By following the second storyline, readers feel the emotional ache of third-grader Jin Wang manifested through the pages. After departing from San Francisco’s Chinatown with the intellectual parents, Jin finds himself at a suburban Mayflower Elementary School, where he is perpetually taunted by classmates because of his ethnicity. He eventually befriends two other Asian students as he ages, Wei-Chen, a Taiwanese male immigrant, and Suzy Nakamura, Wei-Chen’s seventh-grade girlfriend. When Jin develops sheltered ardor for peer Amelia Harris, he believes his Chinese heritage inferiorly factors into his chances with his crush.

Certainly the most unique selection on a book store’s shelf, “American Born Chinese” is a fresh sight for the eyes: one is bombarded by the colors and truths. Yang’s representation of cousin Chin-Kee is especially crucial to the novel’s overall effect.
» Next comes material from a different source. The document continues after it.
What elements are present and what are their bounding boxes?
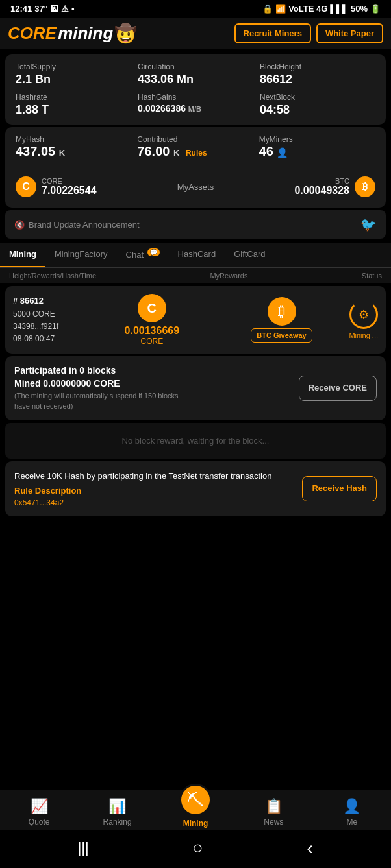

Every third chapter this character emerges, emphasizing his stereotypically Asian shortcomings with every action. His attempted English vernacular is riddled with mispronunciations: every letter “r” in his spoken words is replaced with the letter “l”.
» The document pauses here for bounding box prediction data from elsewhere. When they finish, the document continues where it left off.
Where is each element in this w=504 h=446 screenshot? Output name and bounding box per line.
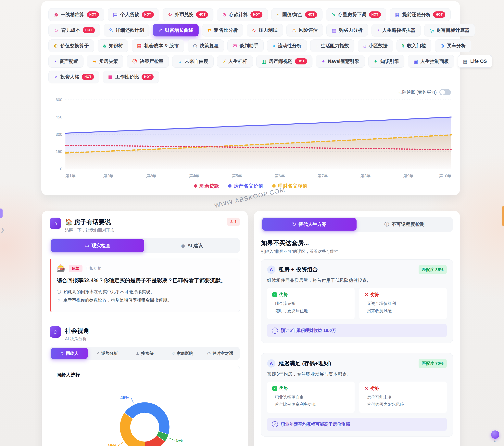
option-card[interactable]: A延迟满足 (存钱+理财)匹配度 70%暂缓3年购房，专注职业发展与资本积累。✓…: [261, 353, 453, 437]
cons-box: ✕劣势· 无资产增值红利· 房东收房风险: [359, 288, 447, 319]
hot-badge: HOT: [82, 74, 94, 80]
nav-chip[interactable]: ◎一线精准算HOT: [48, 8, 104, 21]
skull-icon: ☹: [132, 59, 137, 64]
nav-chip-label: 详细还款计划: [116, 27, 144, 33]
social-tab[interactable]: ◷跨时空对话: [202, 348, 239, 359]
wallet-icon: ▤: [332, 28, 337, 33]
arrow-down-icon: ↓: [316, 43, 318, 48]
nav-chip-label: 知识引擎: [380, 58, 399, 64]
alternatives-tab[interactable]: ↻替代人生方案: [262, 218, 357, 231]
nav-chip[interactable]: ¥收入门槛: [396, 39, 431, 52]
nav-chip[interactable]: ✉谈判助手: [227, 39, 264, 52]
option-footer: ✓预计5年累积理财收益 18.0万: [267, 324, 447, 337]
alternatives-tab[interactable]: ⓘ不可逆程度检测: [357, 218, 452, 231]
nav-chip[interactable]: ⊙买车分析: [435, 39, 471, 52]
left-edge-tab[interactable]: [0, 209, 2, 218]
refresh-icon: ↻: [292, 222, 296, 227]
nav-chip[interactable]: ☺育儿成本HOT: [48, 24, 100, 37]
legend-label: 理财名义净值: [278, 183, 307, 189]
nav-chip[interactable]: ▤个人贷款HOT: [108, 8, 159, 21]
path-simulator-icon: ◔: [377, 28, 380, 33]
nav-chip[interactable]: ▣人生控制面板: [408, 55, 454, 68]
nav-chip[interactable]: ⇄租售比分析: [202, 24, 243, 37]
nav-chip[interactable]: ⊕价值交换算子: [48, 39, 94, 52]
nav-chip[interactable]: ⊙存款计算HOT: [217, 8, 268, 21]
tab-label: 逆势分析: [101, 351, 118, 356]
nav-chip[interactable]: ▣工作性价比HOT: [103, 71, 159, 83]
svg-text:0: 0: [60, 167, 62, 171]
social-tab[interactable]: ☺同龄人: [51, 348, 88, 359]
reality-card: ⌂ 🏠 房子有话要说 清醒一下，让我们面对现实 ⚠ 1 ▭现实检查◉AI 建议 …: [42, 211, 248, 446]
nav-chip[interactable]: ≈流动性分析: [267, 39, 307, 52]
nav-chip[interactable]: ⌂国债/黄金HOT: [271, 8, 322, 21]
briefcase-icon: ▣: [108, 75, 113, 79]
cons-item: · 房价可能上涨: [364, 394, 442, 401]
nav-chip-label: 压力测试: [259, 27, 278, 33]
nav-chip[interactable]: ↻外币兑换HOT: [163, 8, 214, 21]
nav-chip[interactable]: ↘存量房贷下调HOT: [326, 8, 386, 21]
nav-chip[interactable]: ▤购买力分析: [326, 24, 368, 37]
nav-chip[interactable]: ▦机会成本 & 股市: [132, 39, 184, 52]
nav-chip[interactable]: ▦Life OS: [458, 55, 492, 68]
legend-item[interactable]: 理财名义净值: [272, 183, 307, 189]
car-icon: ⊙: [440, 43, 444, 48]
reality-tab[interactable]: ◉AI 建议: [145, 239, 239, 252]
peers-icon: ☺: [50, 326, 61, 338]
social-tab[interactable]: ♡家庭影响: [164, 348, 201, 359]
nav-chip[interactable]: ◎财富目标计算器: [424, 24, 475, 37]
nav-chip[interactable]: ✦知识引擎: [368, 55, 405, 68]
peer-panel-title: 同龄人选择: [56, 372, 233, 378]
left-edge-chevron-icon[interactable]: ❯: [0, 227, 4, 233]
social-titles: 社会视角 AI 决策分析: [65, 326, 89, 342]
nav-chip[interactable]: ⚡人生杠杆: [217, 55, 253, 68]
nav-chip-label: 买车分析: [447, 42, 466, 49]
wealth-growth-card: ◎一线精准算HOT▤个人贷款HOT↻外币兑换HOT⊙存款计算HOT⌂国债/黄金H…: [41, 1, 460, 195]
nav-chip[interactable]: ∿压力测试: [247, 24, 283, 37]
nav-chip[interactable]: ▦提前还贷分析HOT: [390, 8, 451, 21]
nav-chip[interactable]: ☹决策尸检室: [127, 55, 169, 68]
nav-chip[interactable]: ⚠风险评估: [287, 24, 323, 37]
social-tab[interactable]: ♟接盘侠: [126, 348, 163, 359]
option-card[interactable]: A租房 + 投资组合匹配度 85%继续租住同品质房屋，将首付用于低风险稳健投资。…: [261, 259, 453, 343]
nav-row: ◔资产配置↪卖房决策☹决策尸检室☼未来自由度⚡人生杠杆▥房产鄙视链HOT✦Nav…: [48, 55, 454, 68]
nav-chip[interactable]: ✎详细还款计划: [104, 24, 149, 37]
inflation-toggle[interactable]: [439, 89, 451, 95]
nav-chip[interactable]: ▥房产鄙视链HOT: [256, 55, 312, 68]
warning-note: ☼重新审视你的参数设置，特别是增值率和租金回报预期。: [57, 297, 234, 303]
nav-chip[interactable]: ✧投资人格HOT: [48, 71, 99, 83]
nav-chip[interactable]: ◔人生路径模拟器: [372, 24, 421, 37]
history-clock-icon: ◷: [193, 43, 197, 48]
nav-chip[interactable]: ◷决策复盘: [188, 39, 224, 52]
ai-fab-label: AI: [494, 440, 497, 443]
nav-chip[interactable]: ◔资产配置: [48, 55, 84, 68]
nav-chip[interactable]: ↪卖房决策: [87, 55, 123, 68]
ai-fab[interactable]: [491, 430, 499, 439]
svg-text:5%: 5%: [176, 438, 183, 443]
reality-tab[interactable]: ▭现实检查: [51, 239, 144, 252]
nav-chip-label: 提前还贷分析: [402, 11, 431, 18]
nav-chip[interactable]: ↗财富增长曲线: [153, 24, 199, 37]
nav-chip[interactable]: ☼未来自由度: [172, 55, 214, 68]
nav-chip[interactable]: ♣知识树: [98, 39, 128, 52]
nav-row: ☺育儿成本HOT✎详细还款计划↗财富增长曲线⇄租售比分析∿压力测试⚠风险评估▤购…: [48, 24, 454, 37]
growth-curve-icon: ↗: [158, 28, 162, 33]
nav-chip[interactable]: ✦Naval智慧引擎: [316, 55, 365, 68]
globe-icon: ☼: [178, 59, 182, 64]
warning-head: 🎰 危险 回报幻想: [57, 264, 234, 272]
legend-item[interactable]: 房产名义价值: [228, 183, 263, 189]
nav-chip[interactable]: ↓生活阻力指数: [310, 39, 354, 52]
nav-row: ✧投资人格HOT▣工作性价比HOT: [48, 71, 454, 83]
pros-label: ✓优势: [272, 386, 349, 391]
social-tab[interactable]: ↗逆势分析: [89, 348, 126, 359]
risk-warning-panel: 🎰 危险 回报幻想 综合回报率52.4%？你确定买的是房子不是彩票？巴菲特看了都…: [50, 259, 240, 312]
right-edge-tab[interactable]: [502, 206, 504, 226]
peers-icon: ☺: [60, 351, 64, 355]
inflation-toggle-row: 去除通胀 (看购买力): [41, 83, 460, 95]
legend-item[interactable]: 剩余贷款: [194, 183, 219, 189]
legend-dot: [194, 184, 197, 188]
nav-chip[interactable]: ⌂小区数据: [358, 39, 393, 52]
warning-note-text: 重新审视你的参数设置，特别是增值率和租金回报预期。: [63, 297, 171, 303]
svg-text:35%: 35%: [107, 443, 116, 446]
social-section-header: ☺ 社会视角 AI 决策分析: [50, 326, 240, 342]
warning-headline: 综合回报率52.4%？你确定买的是房子不是彩票？巴菲特看了都要沉默。: [57, 276, 234, 285]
At the lunch table beside his incredibly humiliated cousin Danny, he heats a Chinese food container overflowing with “clispy flied cat gizzards wiff noodle (crispy fried cat gizzards with noodles). Here, author Yang intended to emphasize the typecast that Chinese food contains mysteriously revolting and superfluous ingredients, but his quote s not entirely his own, either. After reading a political comic strip by an American cartoonist in 2001, according to a news entry on his Web site, Yang was outraged by the slandered depiction of an Asian waiter who served the comic strips main character the same feline dish. The construction and placement of Chin-Kee in “American Born Chinese” is Yang’s defiant rebuttal to all Asian stereotypes. He even states in the news entry, referring to cousin Chin-Kee, “I yanked him, every last detail of him, straight out of American pop culture.”

Yang impacts readers with a hard blow to the entire body, encouraging them to analyze the colossal effects that cultural stereotypes and ethnic isolation have on society and its people. His deft attention to his work was rewarded after “American Born Chinese” became a National Book Award Finalist and won the prestigious Michael L. Printz Award in Young Adult Literature, issued by the American Library Association. The silver and gold seals imprinted on the latest editions of the graphic novel are sincere proof of the author’s brilliance.

This artfully depicted graphic novel is a swift yet enlightening read. A message is in store for those who absorb Yang’s mesmerizing words and pictures: A person must not succumb to a label of one’s self or heritage imposed by classmates, another culture, or even oneself.